Entah Tuhan mengampuni atau tidak, manusia hanya tahu Tuhan maha
pengampun...dan senyuman ini, nak” matanya menatapku tajam, “ia tak
memiliki kekuatan sihir. Seperti senyuman yang lain, ia bisa memperkaya
orang yang melihatnya tanpa membuat miskin orang yang memberikan senyum.
“Senyuman tak
bisa di beli, anakku, meski Raja Hobes I sanggup membeli ratusan budak
untuk dijadikan pembantunya, ia tak akan pernah bisa membeli senyuman.
Senyuman tak bisa dipinjamkan, apalagi disewakan, senyuman hanya bisa di
bagi…”
Rumah ini
dibalut penuh oleh udara yang bercampur wangi kayu, juga wangi cat
minyak. Aroma yang sama sejak kali pertama kek Gali memutuskan untuk
tinggal di sini bertahun-tahun yang lalu, ah tentu saja, sudah sangat
kuhapal benar baunya, Tidak hanya aku, patung-patung yang lain juga
pastilah sangat hapal benar wangi ini. Wangi yang sejak kami di ciptakan
oleh kek Gali sudah seperti ini. Matahari tak akan pernah meninggi, tak
akan pula benar-benar tenggelam. Ia akan tetap di sana, antara timbul
dan tenggelam. Tertahan di posisi itu. Tak ada yang pernah bilang bahwa
lukisan bisa menenggelamkan seseorang.
***
Lukisan
Langit....Lukisan Mpok Sirem Si Rentenir. Lukisan Istana Raja Hobes I.
Lukisan Raja Hobes I. Lukisan Kereta Kuda. Lukisan Jembatan. Lukisan
Desa Althea. Lukisan.... Lukisan.... Lukisan....
Mata pemuda itu terbuka, dihadapannya masih terpampang sebuah lukisan cat minyak. Lukisan seorang lelaki tua sedang duduk menikmati senja sambil menikmati teh dan sebatang rokok terselip di jarinya,
sebuah patung anak kecil di sebelah kanannya dan lukisan perempuan
tersenyum di sebelah kirinya. Si lelaki tua kelihatan sedang berbincang
sendiri.

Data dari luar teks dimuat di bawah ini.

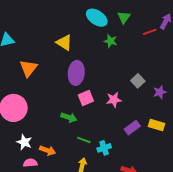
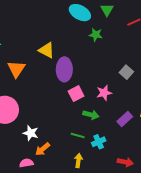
yellow triangle: (64, 43) -> (47, 50), moved
green arrow: (69, 117) -> (91, 115), moved
white star: (24, 142) -> (31, 133), moved
orange arrow: (48, 150) -> (42, 149), turned 126

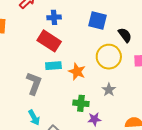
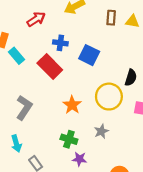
blue square: (97, 20) -> (89, 55), moved
black semicircle: (125, 35) -> (131, 78), turned 42
cyan rectangle: (53, 66) -> (16, 56), moved, turned 42

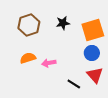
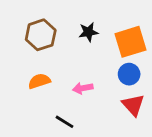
pink arrow: (49, 63) -> (83, 88), moved
black line: (74, 84) -> (65, 122), moved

Tiga cangkir teh tersaji di atas meja kayu. Wajah lelaki tua
itu kelihatan sangat bahagia. Dan mata patung anak kecil yang melihat
ke arahnya...pemuda itu baru menyadari apa yang terjadi barusan, antara
mabuk dan sakit jiwa memang sulit dibedakan, tetapi ia sangat yakin. Lukisan itu bercerita padanya.
Dengan ragu, pemuda itu mendekat untuk membaca nama pelukisnya…Sugali.